Allocation
de M. Biram DAH ABEID à l’occasion de :
La
5ème Session du forum des Nations-Unies sur les Droits des Minorités
à Genève en Suisse :
27-28
Novembre 2012
Excellences
Mesdames et Messieurs les Ambassadeurs ;
Mesdames
et Messieurs les représentants des Ong
Permettez-moi
d’abord de vous faire part de l’honneur que j’ai de m’exprimer devant votre
auguste assemblée. L’opportunité qui m’a été offerte d’être devant vous
aujourd’hui, trois mois après ma sortie des geôles de la République Islamique
de Mauritanie, témoigne de votre engagement en faveur de la protection et de la
promotion des droits de l’homme dans mon pays.

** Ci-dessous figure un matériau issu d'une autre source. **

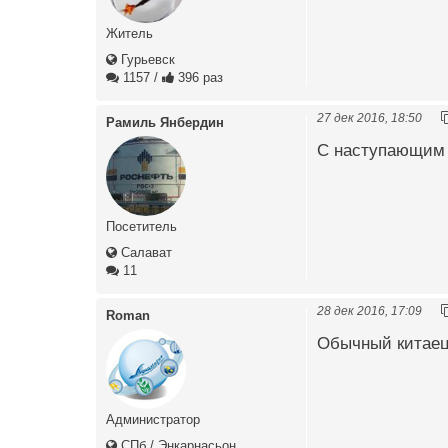
Житель
Гурьевск
1157
/
396 раз
27 дек 2016, 18:50
Рамиль Янбердин
С наступающим в
Посетитель
Салават
11
28 дек 2016, 17:09
Roman
Обычный китаец
Администратор
СПб / Энкарнасьон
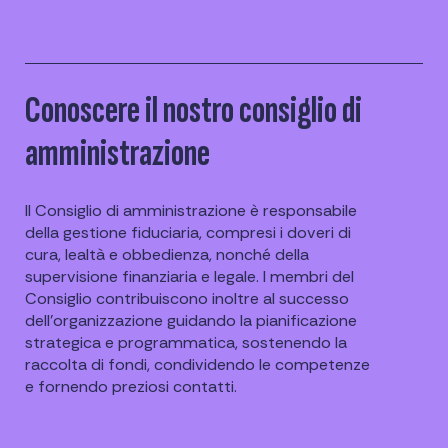
Conoscere il nostro consiglio di
amministrazione
Il Consiglio di amministrazione è responsabile
della gestione fiduciaria, compresi i doveri di
cura, lealtà e obbedienza, nonché della
supervisione finanziaria e legale. I membri del
Consiglio contribuiscono inoltre al successo
dell'organizzazione guidando la pianificazione
strategica e programmatica, sostenendo la
raccolta di fondi, condividendo le competenze
e fornendo preziosi contatti.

Cela me réconforte dans mon
combat de tous les jours et raffermit mon engagement en faveur du respect de la
dignité de la personne humaine.
Mon intervention devant
vous aujourd’hui, intervient deux semaines après la présentation par le
gouvernement mauritanien de son rapport périodique sur les droits de l’homme
devant le Conseil des Droits de l’Homme des Nations Unies.
Faut-il rappeler que le
mobile de mon emprisonnement en compagnie de mes amis à partir du 28 avril
2012, a fait l’objet de toutes les instrumentalisations par le gouvernement
mauritanien ainsi que par la délégation officielle qui est venue présenter
ledit rapport devant les commissaires de l’ONU.
En effet, les érudits,
les imams, les partis politiques, les magistrats et le pouvoir ; bref l’essentiel des corps et cercles de
leadership en Mauritanie – tous domaine exclusif de la minorité dominante
arabo-berbère- ont mis l’accent sur le prétexte selon lequel, je portais
atteinte à la sureté de l’Etat, raison pour laquelle j’ai été envoyé en prison.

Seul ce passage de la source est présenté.